Only the final stretch of the data is wanted: reproduce the line containing "только до 20 000 руб. в" and each line after it, exactly.
[Opening Stored data section]
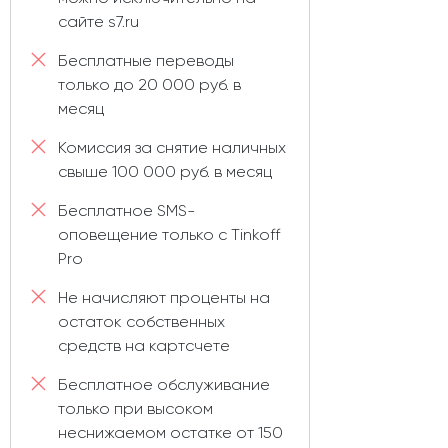
сайте s7.ru
Бесплатные переводы
только до 20 000 руб. в
месяц
Комиссия за снятие наличных
свыше 100 000 руб. в месяц
Бесплатное SMS-
оповещение только с Tinkoff
Pro
Не начисляют проценты на
остаток собственных
средств на картсчете
Бесплатное обслуживание
только при высоком
неснижаемом остатке от 150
[Closing Stored data section]
_Response below_
только до 20 000 руб. в
месяц
Комиссия за снятие наличных
свыше 100 000 руб. в месяц
Бесплатное SMS-
оповещение только с Tinkoff
Pro
Не начисляют проценты на
остаток собственных
средств на картсчете
Бесплатное обслуживание
только при высоком
неснижаемом остатке от 150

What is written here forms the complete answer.